Iremos con cuidado pues es probable que esté armado —dijo el teniente con
autoridad. Los chicos se cruzaron una mirada y no les hizo falta decirse nada.
La situación era crítica para su amigo.
Se quedaron en silencio mientras veían como los soldados
seguían a su teniente muy pegados a las fachadas de las casas. Cuando llegaron
a la cancela fueron saltándola uno a uno en silencio. La espera se hizo
interminable, pero a los pocos minutos aparecieron de nuevo, pero esta vez con
Alfredo. Lo llevaban a la carrera, esposado y rodeado de todos aquellos que
habían intervenido en la operación. La escena era terrible pues el reo no podía
correr a la velocidad que imponían sus captores y en varias ocasiones tuvieron que
arrastrarlo.
Muy pronto llegaron a la altura de los chicos. Estos no
salían de su asombro. Tenían la esperanza de que pudiera burlar el asedio, pero
no hubo suerte y allí estaba el detenido. Alfredo los miró de reojo al pasar y
ellos comprobaron su tristeza. Ahora, vendría lo peor, pensaron, tener que
enfrentarse a la reprimenda de sus progenitores. Todos se fueron a los jeeps y
una vez que fue introducido en el auto, los mismos soldados que llevaron en
volandas a los chicos volvieron para acercarlos al coche. Allí el oficial le
preguntó a Alfredo si los había visto en la casa. De nuevo, les volvió la
preocupación pero esta vez unida a ligeros temblores en las piernas
—Los vi entrar, pero ellos no me vieron. Vinieron a
buscar pichones. Cada mes lo hacen —la respuesta llenó de alegría a los
jóvenes, si bien no lo reflejaron, sólo Toni se dirigió al oficial para
decirle:
—Le queda claro, teniente. No le hemos mentido, por tanto
nos vamos, si bien sería mucho más humano que tratara con más respeto a un
militar mucho más galardonado que usted y del cual tendría mucho que aprender.

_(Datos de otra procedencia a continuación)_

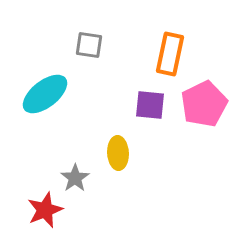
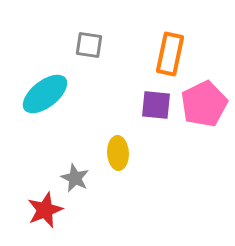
purple square: moved 6 px right
gray star: rotated 12 degrees counterclockwise
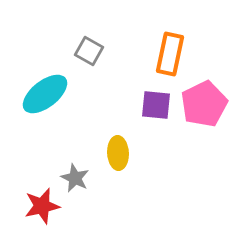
gray square: moved 6 px down; rotated 20 degrees clockwise
red star: moved 3 px left, 4 px up; rotated 9 degrees clockwise
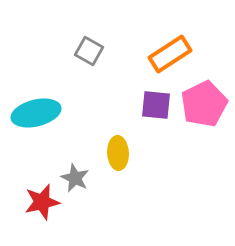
orange rectangle: rotated 45 degrees clockwise
cyan ellipse: moved 9 px left, 19 px down; rotated 24 degrees clockwise
red star: moved 4 px up
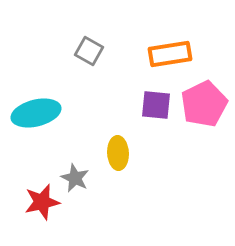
orange rectangle: rotated 24 degrees clockwise
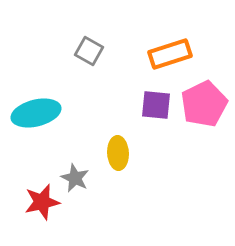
orange rectangle: rotated 9 degrees counterclockwise
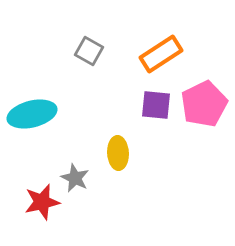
orange rectangle: moved 9 px left; rotated 15 degrees counterclockwise
cyan ellipse: moved 4 px left, 1 px down
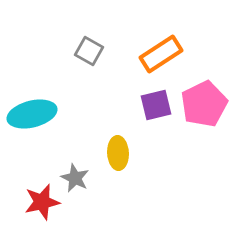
purple square: rotated 20 degrees counterclockwise
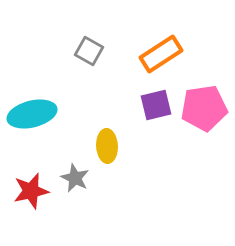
pink pentagon: moved 4 px down; rotated 18 degrees clockwise
yellow ellipse: moved 11 px left, 7 px up
red star: moved 11 px left, 11 px up
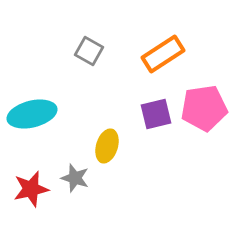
orange rectangle: moved 2 px right
purple square: moved 9 px down
yellow ellipse: rotated 20 degrees clockwise
gray star: rotated 8 degrees counterclockwise
red star: moved 2 px up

Al teniente se le sonrojaron los cachetes y
atropelladamente se dirigió a ellos para despedirlos:
—Venga, largaos de aquí, no me hagáis cambiar de opinión
y hacer que os tenga que llevar con vuestros padres para que os enseñe
modales...
Pronto la calle quedó vacía, sólo un vecino que había
visto toda la operación aplaudió el paso de la comitiva. Gavi y Toni se miraron
y no fue necesario que dijeran nada, aquel personaje había sido el delator.
Tendrían tiempo de pensar en ello. Emprendieron el camino a casa sin hablar y
sin poder quitarse de la cabeza lo ocurrido. Estaban apenados por la suerte que
podría correr aquella persona que con el tiempo había comprendido lo negativo
del uso de la armas y aunque en parte les había mentido, demostró tener muy
buenos sentimientos, lo que les llenaba de consuelo.